## Instructions for the task
Copy down every line of the data that follows exactly. Omit the pictures.
-=-=-
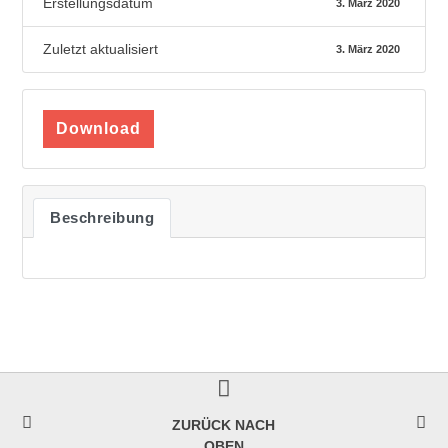
Erstellungsdatum
3. März 2020
Zuletzt aktualisiert
3. März 2020
Download
Beschreibung
ZURÜCK NACH
OBEN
-=-=-
## Written solution
Erstellungsdatum
3. März 2020
Zuletzt aktualisiert
3. März 2020
Download
Beschreibung
ZURÜCK NACH
OBEN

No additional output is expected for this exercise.